Tuesday, November 06, 2007

The Sunken Gardens of St. Petersburg

It's a hot sunny day and we're right in the middle of all the snowbird traffic as they work their way into south central Florida and drive all of us EARLY snowbirds crazy, so it's time for a little escape from reality.
How do you do that, you drive to St Petersburg and find the Sunken Gardens, since we're members of the UM Botanical Gardens our cost is… freebee.

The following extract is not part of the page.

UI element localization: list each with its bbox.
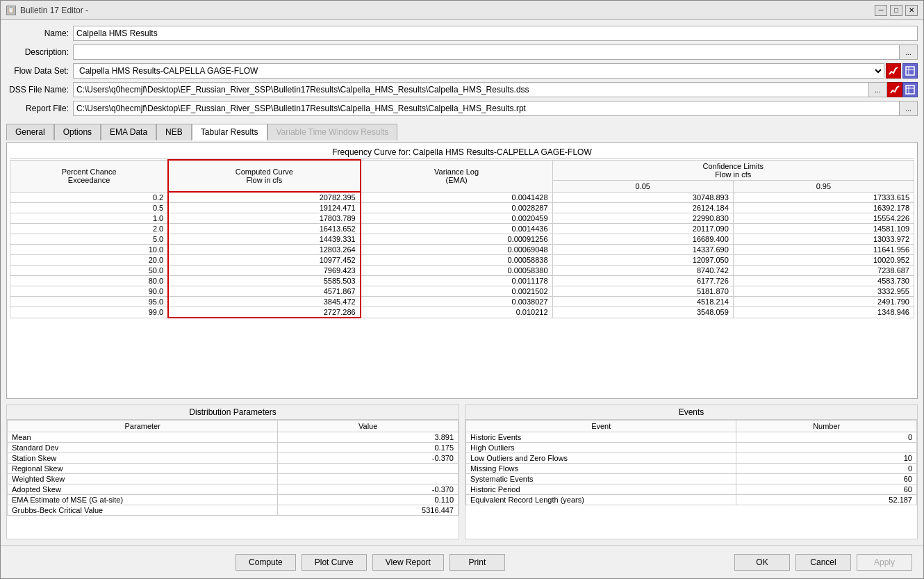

Sunken Gardens started out over a hundred years ago when a plumber named George Turner Sr. decided that he wanted his own botanical garden, so he bought a six-acre sinkhole that had a small lake in the middle and started working on it. He drained the lake and started planting a wide variety of plants, after a few years he opened a small nursery and started to sell some of the plants and fruits. When so many people wanted to walk through the garden he started charging a small fee. The garden continued to grow and during the 1930's it became one of the top roadside tourist attractions in Florida, showing people what the tropic Florida was really like.


By 1999 the garden had been neglected, over grown and run down when the City of St Petersburg purchased it and started to restore it to Mr. Turner's original idea of a tropical garden.

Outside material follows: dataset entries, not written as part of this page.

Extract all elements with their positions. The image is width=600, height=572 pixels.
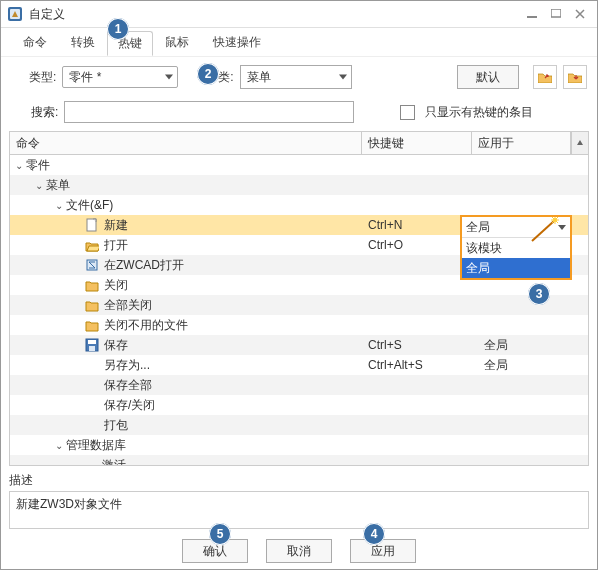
description-section: 描述 新建ZW3D对象文件: [9, 472, 589, 529]
type-value: 零件 *: [69, 69, 101, 86]
folder-icon: [84, 297, 100, 313]
grid-body: ⌄零件 ⌄菜单 ⌄文件(&F) 新建Ctrl+N全局打开Ctrl+O在ZWCAD…: [10, 155, 588, 465]
svg-rect-3: [551, 9, 561, 17]
tree-item-label: 关闭不用的文件: [104, 317, 188, 334]
category-value: 菜单: [247, 69, 271, 86]
applied-cell: 全局: [478, 337, 588, 354]
search-row: 搜索: 只显示有热键的条目: [1, 97, 597, 131]
svg-rect-4: [87, 219, 96, 231]
shortcut-cell: Ctrl+S: [362, 338, 478, 352]
callout-5: 5: [209, 523, 231, 545]
grid-header: 命令 快捷键 应用于: [10, 132, 588, 155]
svg-rect-2: [527, 16, 537, 18]
app-icon: [7, 6, 23, 22]
tree-item[interactable]: 打包: [10, 415, 588, 435]
tree-row-db[interactable]: ⌄管理数据库: [10, 435, 588, 455]
tab-mouse[interactable]: 鼠标: [153, 29, 201, 56]
applied-option-1[interactable]: 全局: [462, 258, 570, 278]
folder-open-button[interactable]: [533, 65, 557, 89]
search-input[interactable]: [64, 101, 354, 123]
open-icon: [84, 237, 100, 253]
description-text: 新建ZW3D对象文件: [9, 491, 589, 529]
col-command[interactable]: 命令: [10, 132, 362, 154]
chevron-down-icon: [165, 75, 173, 80]
expander-icon: ⌄: [54, 200, 64, 211]
apply-button[interactable]: 应用: [350, 539, 416, 563]
maximize-button[interactable]: [545, 6, 567, 22]
blank-icon: [84, 397, 100, 413]
tree-item-label: 保存: [104, 337, 128, 354]
tree-item-label: 关闭: [104, 277, 128, 294]
tree-item[interactable]: 保存/关闭: [10, 395, 588, 415]
default-button[interactable]: 默认: [457, 65, 519, 89]
wand-cursor-icon: [530, 217, 564, 243]
shortcut-cell: Ctrl+Alt+S: [362, 358, 478, 372]
tree-item[interactable]: 全部关闭: [10, 295, 588, 315]
callout-3: 3: [528, 283, 550, 305]
svg-rect-8: [89, 346, 95, 351]
tree-item[interactable]: 另存为...Ctrl+Alt+S全局: [10, 355, 588, 375]
applied-cell: 全局: [478, 357, 588, 374]
close-button[interactable]: [569, 6, 591, 22]
col-shortcut[interactable]: 快捷键: [362, 132, 472, 154]
filter-row: 类型: 零件 * 2 分类: 菜单 默认: [1, 57, 597, 97]
tree-item-label: 新建: [104, 217, 128, 234]
tree-item[interactable]: 关闭不用的文件: [10, 315, 588, 335]
tree-item[interactable]: 保存Ctrl+S全局: [10, 335, 588, 355]
callout-1: 1: [107, 18, 129, 40]
category-combo[interactable]: 菜单: [240, 65, 352, 89]
tree-item-label: 打开: [104, 237, 128, 254]
zwcad-icon: [84, 257, 100, 273]
folder-icon: [84, 277, 100, 293]
new-icon: [84, 217, 100, 233]
save-icon: [84, 337, 100, 353]
blank-icon: [84, 417, 100, 433]
only-hotkeys-label: 只显示有热键的条目: [425, 104, 533, 121]
tree-item-label: 保存全部: [104, 377, 152, 394]
tree-item-label: 在ZWCAD打开: [104, 257, 184, 274]
tree-item[interactable]: 保存全部: [10, 375, 588, 395]
folder-save-button[interactable]: [563, 65, 587, 89]
expander-icon: ⌄: [14, 160, 24, 171]
tree-row-root[interactable]: ⌄零件: [10, 155, 588, 175]
tree-item-label: 全部关闭: [104, 297, 152, 314]
tree-item-label: 另存为...: [104, 357, 150, 374]
tree-item-label: 打包: [104, 417, 128, 434]
hotkey-grid: 命令 快捷键 应用于 ⌄零件 ⌄菜单 ⌄文件(&F) 新建Ctrl+N全局打开C…: [9, 131, 589, 466]
tree-item-label: 激活: [102, 457, 126, 466]
scroll-up[interactable]: [571, 132, 588, 154]
dialog-footer: 5 确认 取消 应用 4: [1, 529, 597, 569]
expander-icon: ⌄: [34, 180, 44, 191]
blank-icon: [84, 357, 100, 373]
minimize-button[interactable]: [521, 6, 543, 22]
tab-commands[interactable]: 命令: [11, 29, 59, 56]
chevron-down-icon: [339, 75, 347, 80]
type-combo[interactable]: 零件 *: [62, 66, 178, 88]
window-title: 自定义: [29, 6, 65, 23]
col-applied[interactable]: 应用于: [472, 132, 571, 154]
folder-icon: [84, 317, 100, 333]
tab-convert[interactable]: 转换: [59, 29, 107, 56]
tree-row-menu[interactable]: ⌄菜单: [10, 175, 588, 195]
callout-2: 2: [197, 63, 219, 85]
expander-icon: ⌄: [54, 440, 64, 451]
blank-icon: [84, 377, 100, 393]
only-hotkeys-checkbox[interactable]: [400, 105, 415, 120]
tab-quick[interactable]: 快速操作: [201, 29, 273, 56]
titlebar: 自定义: [1, 1, 597, 28]
type-label: 类型:: [29, 69, 56, 86]
callout-4: 4: [363, 523, 385, 545]
tree-item-label: 保存/关闭: [104, 397, 155, 414]
search-label: 搜索:: [31, 104, 58, 121]
cancel-button[interactable]: 取消: [266, 539, 332, 563]
tab-bar: 命令 转换 热键 鼠标 快速操作 1: [1, 28, 597, 57]
description-label: 描述: [9, 472, 589, 489]
tree-item[interactable]: 激活: [10, 455, 588, 465]
tree-row-file[interactable]: ⌄文件(&F): [10, 195, 588, 215]
customize-dialog: 自定义 命令 转换 热键 鼠标 快速操作 1 类型: 零件 * 2 分类: 菜单…: [0, 0, 598, 570]
svg-rect-7: [88, 340, 96, 344]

Once you enter the garden the sun disappears as you walk through tunnels formed by the heavy canopy of tropical growth, follow the trail and you will soon be walking through a bamboo forest, crossing steams on little arched bridges, spotting tropical birds and cascading waterfalls. Continue on viewing some of the 50,000 different varieties of plants, back to the butterfly garden and house were you can rest up and maybe have a butterfly or two join you on your shoulder, finish up at the cactus garden before you head back out into the real world of noise, traffic and confusion

If you didn't know better and just drove by this place you would think that it was just another restaurant on the main drag of St. Pete and not a place to wander and relax for an hour or two, right in the middle of a busy city.